- **WHAT YOU HAVE TO DO**
Pictures are to be omitted; everything else in the data must be transcribed exactly.

[[ SOURCE RECORDS open ]]

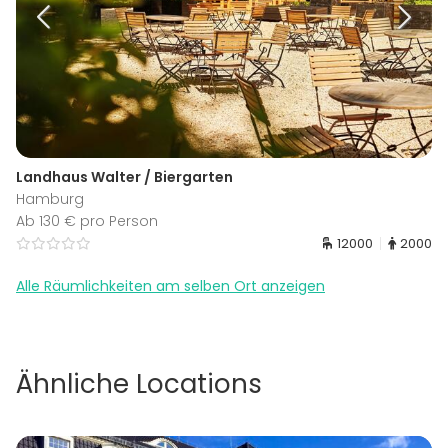
Landhaus Walter / Biergarten
Hamburg
Ab 130 € pro Person
12000
2000
Alle Räumlichkeiten am selben Ort anzeigen
Ähnliche Locations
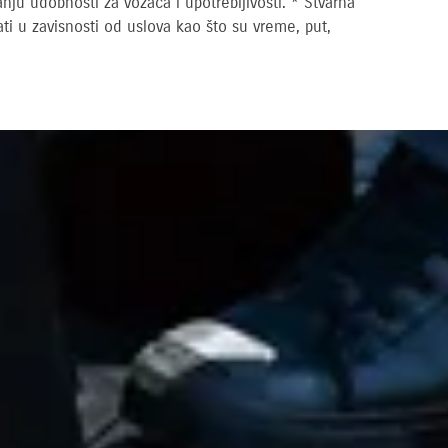
ju udobnosti za vozača i upotrebljivosti. * Stvarna
ti u zavisnosti od uslova kao što su vreme, put,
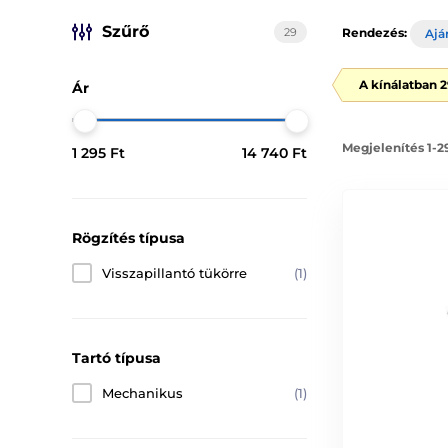
Szűrő
29
Rendezés:
Ajá
A kínálatban 
Ár
Megjelenítés 1-2
1 295 Ft
14 740 Ft
Rögzítés típusa
Visszapillantó tükörre
(1)
Tartó típusa
Mechanikus
(1)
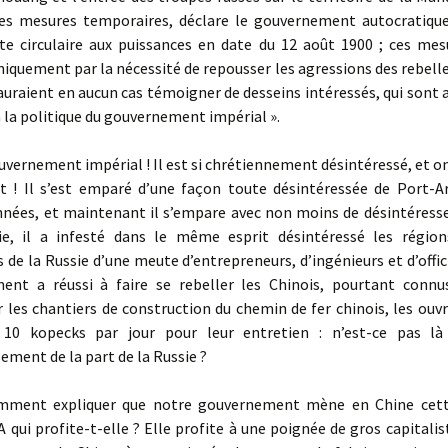
es mesures temporaires, déclare le gouvernement autocratique
te circulaire aux puissances en date du 12 août 1900 ; ces mes
niquement par la nécessité de repousser les agressions des rebelles
sauraient en aucun cas témoigner de desseins intéressés, qui son
 la politique du gouvernement impérial ».
ernement impérial ! Il est si chrétiennement désintéressé, et on 
t ! Il s’est emparé d’une façon toute désintéressée de Port-Art
nnées, et maintenant il s’empare avec non moins de désintéress
e, il a infesté dans le même esprit désintéressé les région
 de la Russie d’une meute d’entrepreneurs, d’ingénieurs et d’offic
nt a réussi à faire se rebeller les Chinois, pourtant connu
ur les chantiers de construction du chemin de fer chinois, les ouvr
 10 kopecks par jour pour leur entretien : n’est-ce pas l
ement de la part de la Russie ?
ent expliquer que notre gouvernement mène en Chine cette
A qui profite-t-elle ? Elle profite à une poignée de gros capitalis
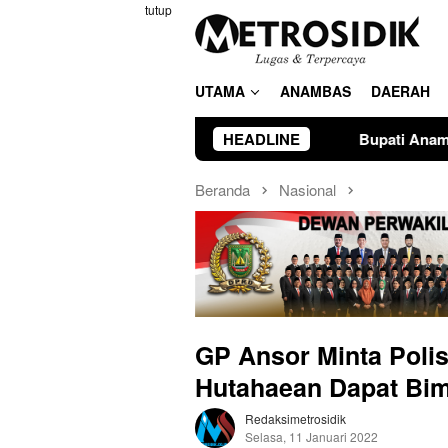
Loncat
tutup
ke
konten
UTAMA
ANAMBAS
DAERAH
un Anggaran 2025
Bupati Anambas Baca Sambutan Mente
HEADLINE
Beranda
Nasional
GP Ansor Minta Poli
Hutahaean Dapat Bim
Redaksimetrosidik
Selasa, 11 Januari 2022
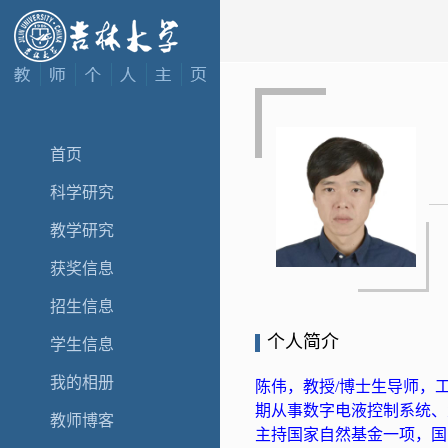
首页
科学研究
教学研究
获奖信息
招生信息
个人简介
学生信息
我的相册
陈伟，教授/博士生导师，
期从事数字电液控制系统、
教师博客
主持国家自然基金一项，国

[[ SOURCE RECORDS closed ]]

- **SOLUTION FOR THIS PROBLEM**
Landhaus Walter / Biergarten
Hamburg
Ab 130 € pro Person
12000
2000
Alle Räumlichkeiten am selben Ort anzeigen
Ähnliche Locations
ju udobnosti za vozača i upotrebljivosti. * Stvarna
ti u zavisnosti od uslova kao što su vreme, put,
Szűrő
29
Rendezés:
Ajá
A kínálatban 
Ár
Megjelenítés 1-2
1 295 Ft
14 740 Ft
Rögzítés típusa
Visszapillantó tükörre
(1)
Tartó típusa
Mechanikus
(1)
es mesures temporaires, déclare le gouvernement autocratique
te circulaire aux puissances en date du 12 août 1900 ; ces mes
niquement par la nécessité de repousser les agressions des rebelles
sauraient en aucun cas témoigner de desseins intéressés, qui son
 la politique du gouvernement impérial ».
ernement impérial ! Il est si chrétiennement désintéressé, et on 
t ! Il s’est emparé d’une façon toute désintéressée de Port-Art
nnées, et maintenant il s’empare avec non moins de désintéress
e, il a infesté dans le même esprit désintéressé les région
 de la Russie d’une meute d’entrepreneurs, d’ingénieurs et d’offic
nt a réussi à faire se rebeller les Chinois, pourtant connu
ur les chantiers de construction du chemin de fer chinois, les ouvr
 10 kopecks par jour pour leur entretien : n’est-ce pas l
ement de la part de la Russie ?
ent expliquer que notre gouvernement mène en Chine cette
A qui profite-t-elle ? Elle profite à une poignée de gros capitalis
Loncat
tutup
ke
konten
UTAMA
ANAMBAS
DAERAH
un Anggaran 2025
Bupati Anambas Baca Sambutan Mente
HEADLINE
Beranda
Nasional
GP Ansor Minta Poli
Hutahaean Dapat Bim
Redaksimetrosidik
Selasa, 11 Januari 2022
首页
科学研究
教学研究
获奖信息
招生信息
个人简介
学生信息
我的相册
陈伟，教授/博士生导师，
期从事数字电液控制系统、
教师博客
主持国家自然基金一项，国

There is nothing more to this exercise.